I am a pretty big skeptic when it comes to the university and the administration, as I think a lot of people are. I went into that meeting thinking I would need to change people’s minds in the sense that I needed to make them realize that there’s a lot of sense of urgency behind this. But I didn’t really need to, they knew that. There was a lot of listening.

— Jackson Hurley

“I think the petition solidified that there’s a lot of people just really kind of just unsettled and unhappy with the way things are currently going,” Hurley said.

In the first weekend the online petition was published, it reached Hurley’s initial goal of 5,000 signatures. Many seem to come from Northeastern students, both based on the comments left and because it was only posted in Northeastern circles.The message is resounding: Students are ready for a change. 

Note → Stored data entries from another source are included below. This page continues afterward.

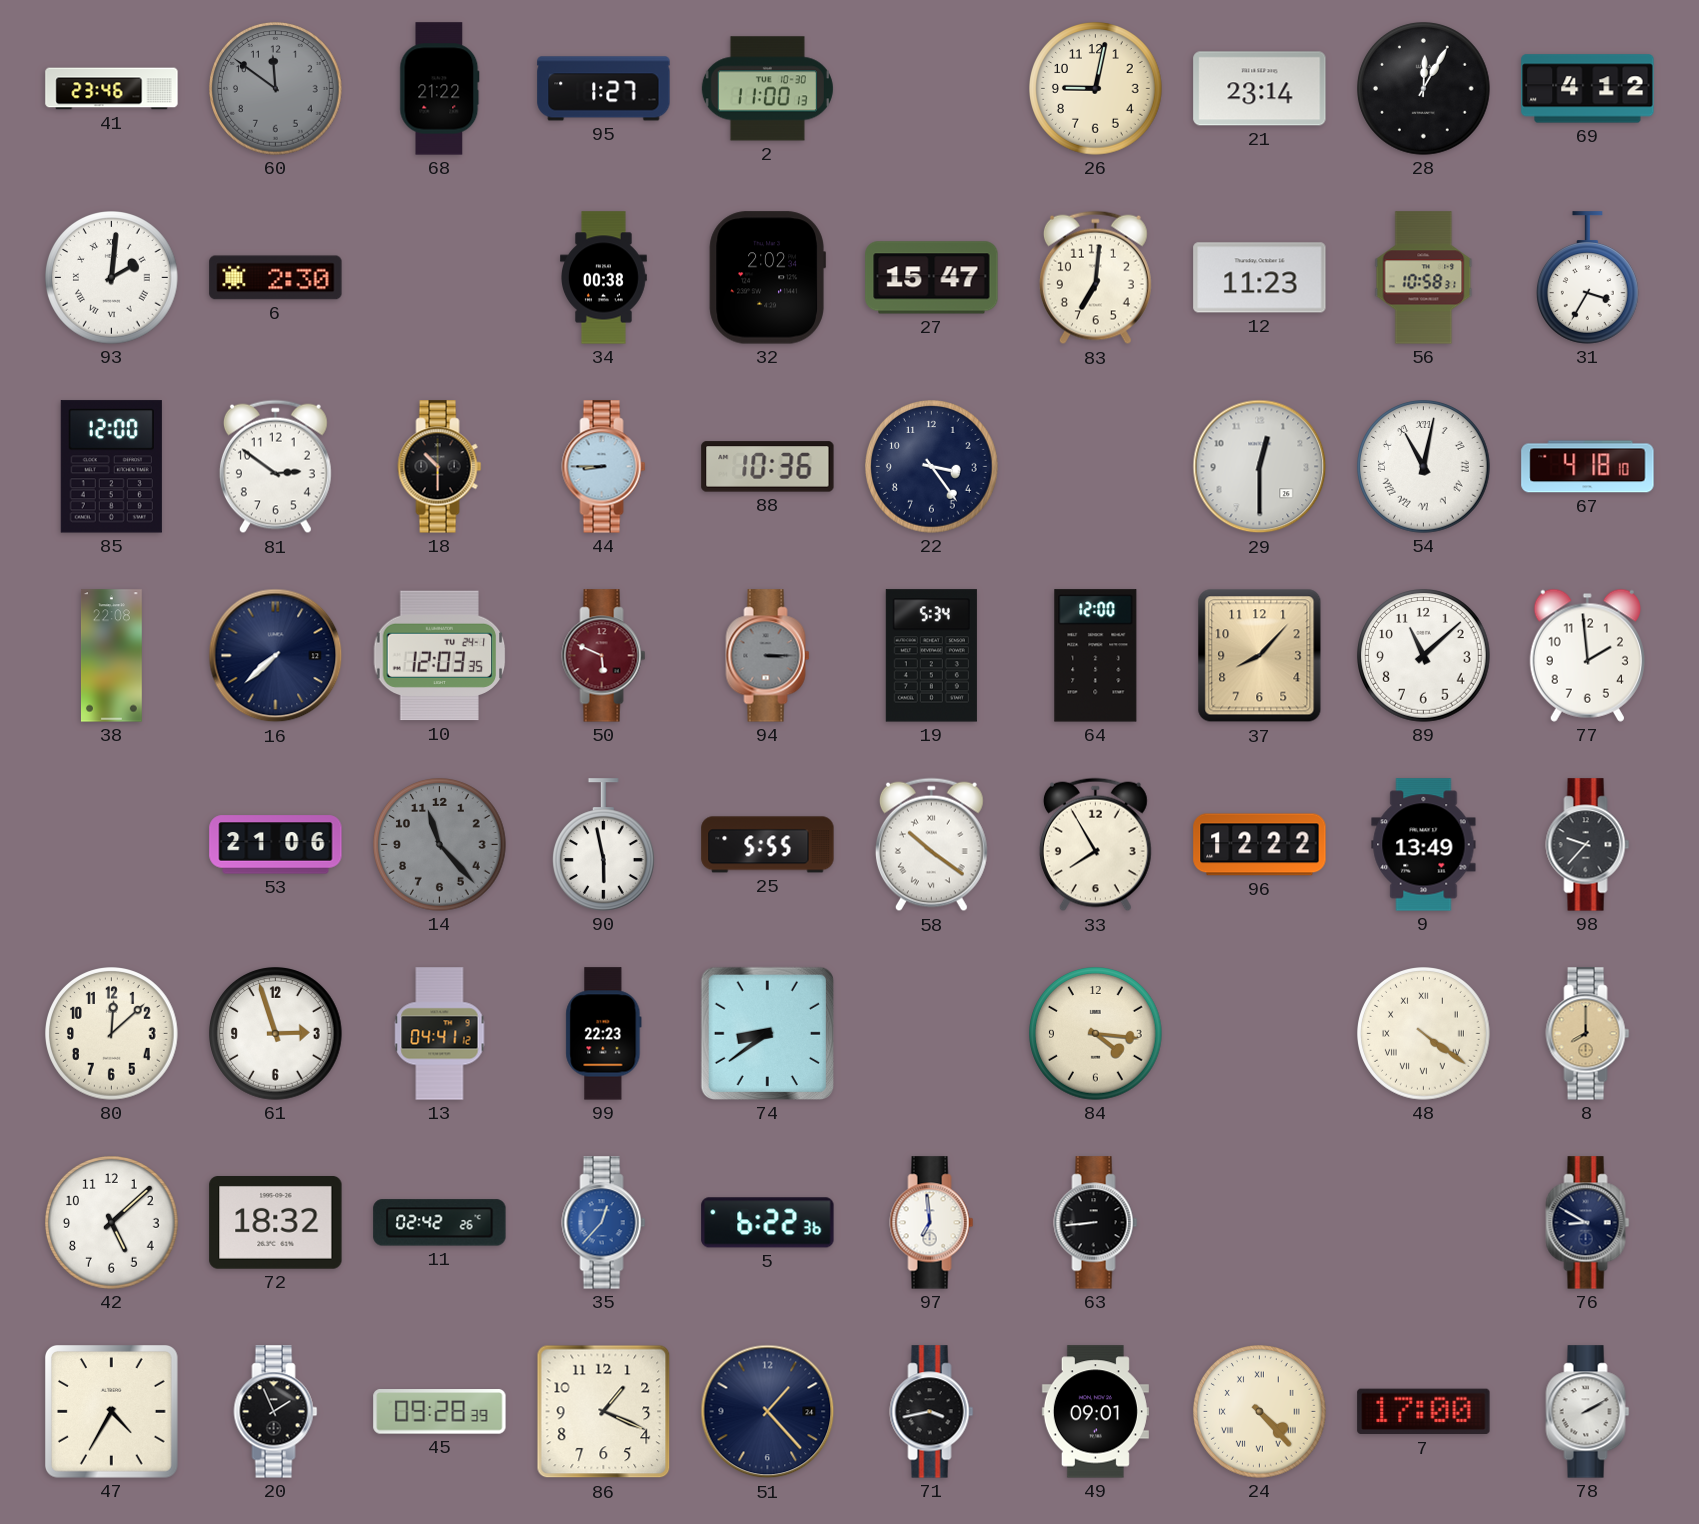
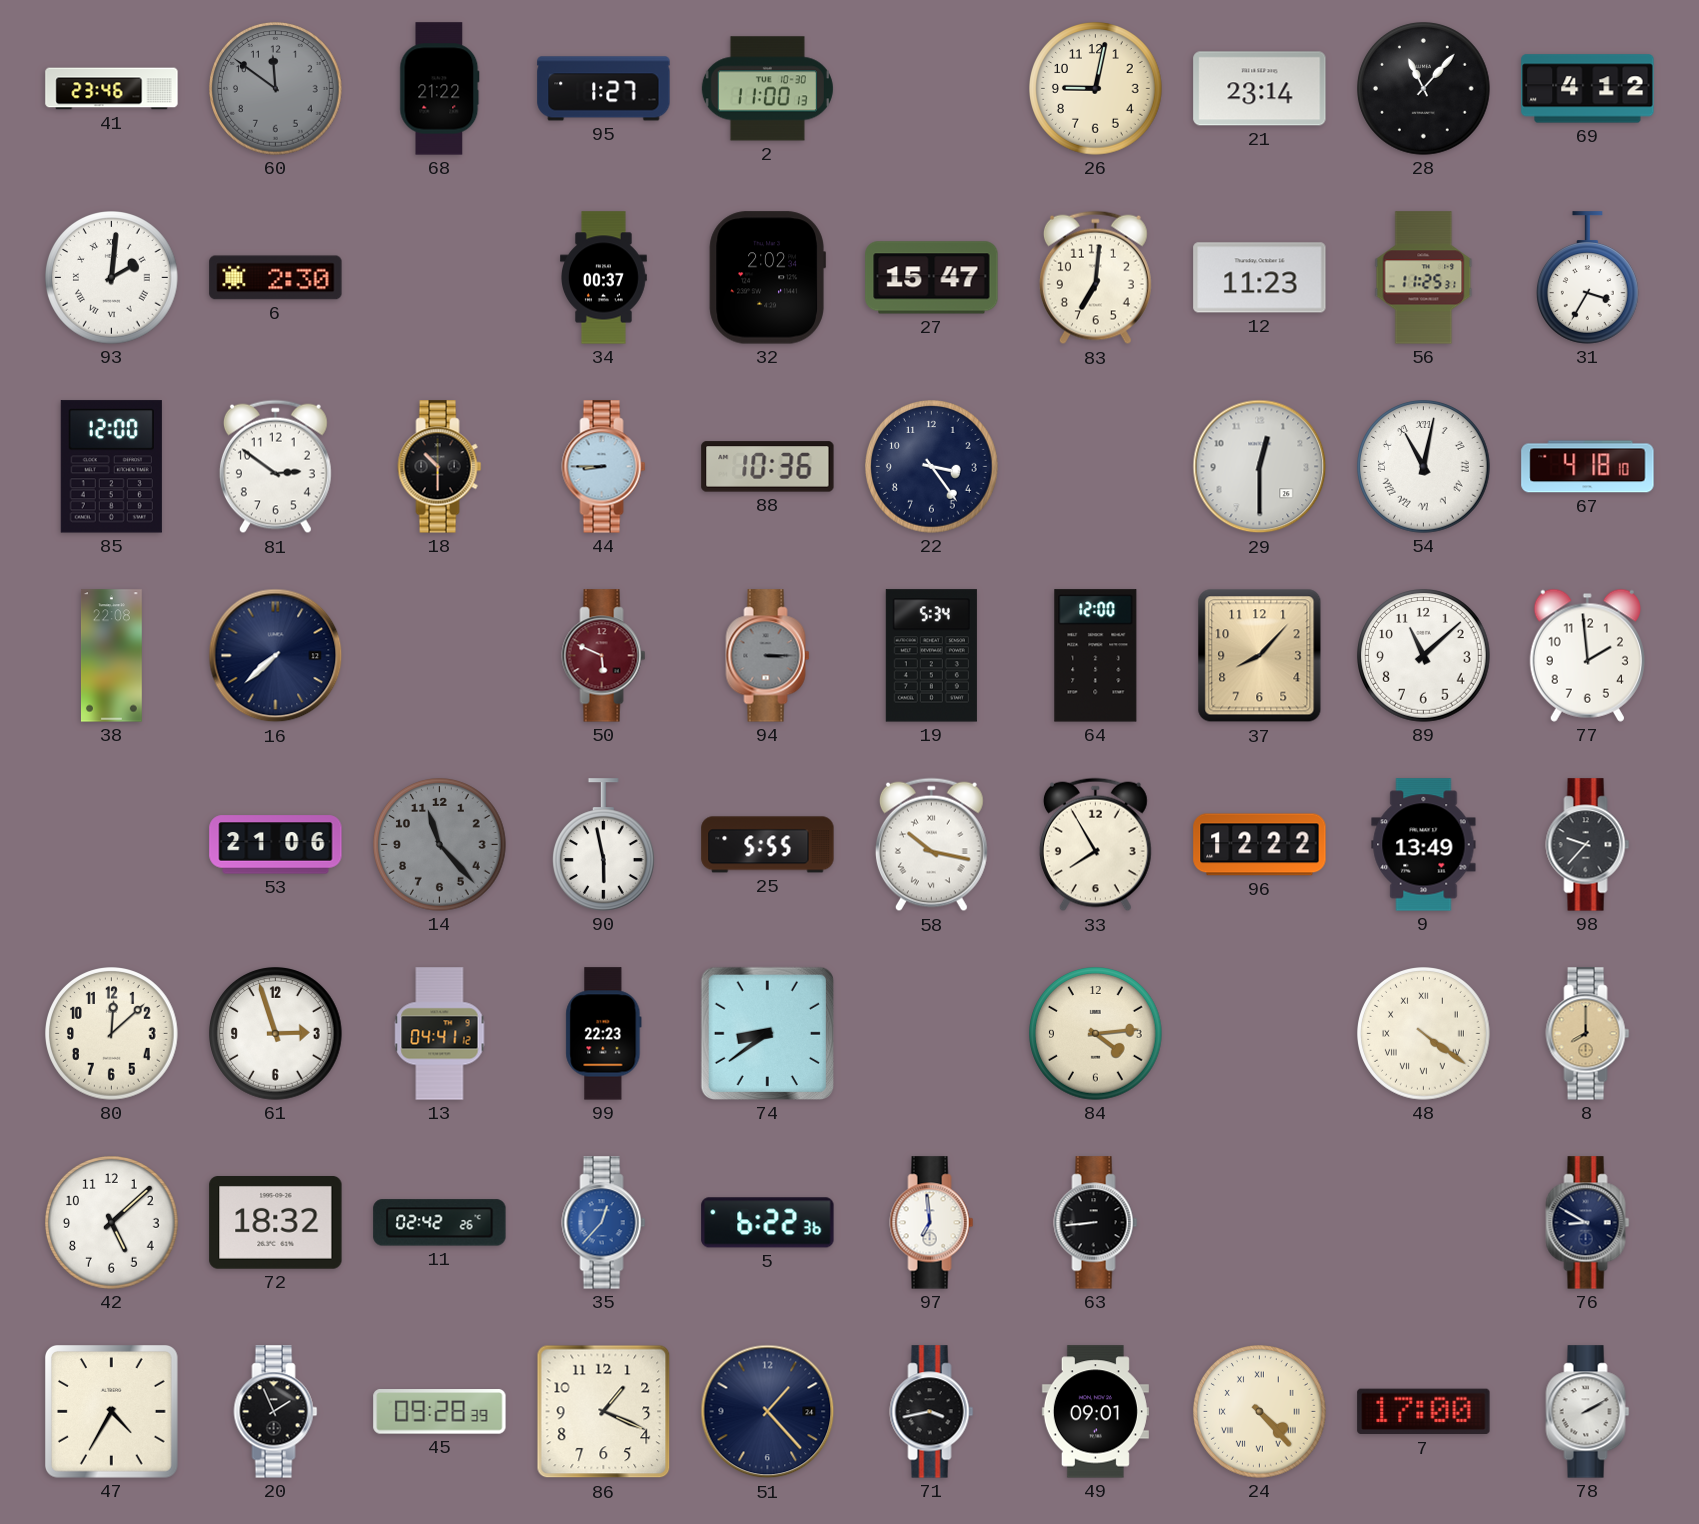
28: 12:05 -> 11:07
34: 00:38 -> 00:37
56: 10:58 -> 11:25
10: 12:03 -> none
58: 10:21 -> 10:17
84: 4:16 -> 4:14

When the petition had around 600 signatures, Hurley got a call from Christine Civiletto, the executive director of UHCS. Hurley said she reached out because she had seen the petition and wanted to talk, a move that, to Hurley, proved a willingness to listen which he wasn’t expecting. 

“I am a pretty big skeptic when it comes to the university and the administration, as I think a lot of people are. I went into that meeting thinking I would need to change people’s minds in the sense that I needed to make them realize that there’s a lot of sense of urgency behind this,” Hurley said. “But I didn’t really need to, they knew that. There was a lot of listening.”

Through that first phone call and the ensuing conversations Hurley said he wanted to share the student perspective that administrators may be missing.

Hurley said he has now discussed some changes and solutions with administrators and, though it is not clear which ones will be implemented or when, Hurley said he was hopeful coming out of those conversations.